Some Yahoos Jump, Some Are Pushed as Layoffs Commence

Yahoos are streaming out of the building, not all of them victims of the mass layoffs now underway.

Yahoos are streaming out of the building, not all of them victims of the mass layoffs now underway. While both low and high profile staffers have been shown the door, a number of others have walked of their own free will.

Two executives in Yahoo Search Marketing who appear to have left of their own volition in recent days are Michael Levine, director of strategic alliances, and Sales VP Eric Sternbach, who took a senior post at ad network AdKnowledge. Another free-will quitter is Bradley Horowitz, head of Yahoo’s Advanced Technology Division, who has reportedly gone to Google. Additionally, U.K. search and sales executive Richard Firminger has jumped ship, according to a report in Brand Republic.

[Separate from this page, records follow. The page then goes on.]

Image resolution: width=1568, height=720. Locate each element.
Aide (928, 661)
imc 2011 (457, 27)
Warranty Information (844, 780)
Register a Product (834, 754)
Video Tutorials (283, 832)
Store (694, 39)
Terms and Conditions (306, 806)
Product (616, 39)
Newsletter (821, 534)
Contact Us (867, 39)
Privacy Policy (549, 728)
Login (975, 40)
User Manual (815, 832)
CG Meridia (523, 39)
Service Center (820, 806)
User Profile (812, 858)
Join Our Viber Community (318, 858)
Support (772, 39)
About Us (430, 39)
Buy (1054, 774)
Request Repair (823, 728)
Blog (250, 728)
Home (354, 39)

Naturally, the laid off are more numerous than the quitted. Of approximately 1,000 Yahoos who will be adding pink slips to their scrapbooks, a good number seem to have held senior posts. Salim Ismael led the company’s Brickfish incubator unit; Susan Mernit was a senior product director in Personals; and Patrick Houston worked in Lifestyles.

Those who were let go broadcast the experience in varying degrees of detail on blogs, LinkedIn accounts, and Twitter. Ryan Kuder, former senior manager of integrated campaign strategy, used Twitter to record a blow-by-blow of his last day on the job.

“This is a serious downer. Trying to drown it in free lattes. Which I will miss,” Kuder wrote. Then, “Lots of whispered conversations. Like people are afraid to ask who’s gone.”

Two other dismissed execs — Chip Morningstar, Principal Technical Yahoo, and Randy Farmer, community strategy analyst at Yahoo — had worked together on community integration projects. They were surprised to learn of their dismissal on Tuesday, Morningstar wrote in a blog post.

“From here it looks like they might have gone after those with larger salaries given the number of top-quality people we saw get the axe today,” he noted.

Attending a reception after Yahoo’s Searchlight Award program on his last day, Michael Levine, Yahoo’s director of strategic alliances, told ClickZ he is headed to work at a hedge fund.

Levine joined Yahoo search marketing in 2004, where he was responsible for developing relationships with search engine marketing and traditional advertising agencies. With his new position, Levine apparently returns to his roots in the investment world. Early in his career, he was an investment banker at S.G. Cowen Securities and CIBC Oppenheimer.

Even as Yahoo security ushers the legions of let go workers out the door, the company is recruiting in various marketing-related roles. Job listings on its corporate site as of late January include account managers, mobile media account execs, a Director of Agency Relations and a SmartAds Manager.

Yahoo did not respond to a request for comment, nor did it issue a statement about the layoffs.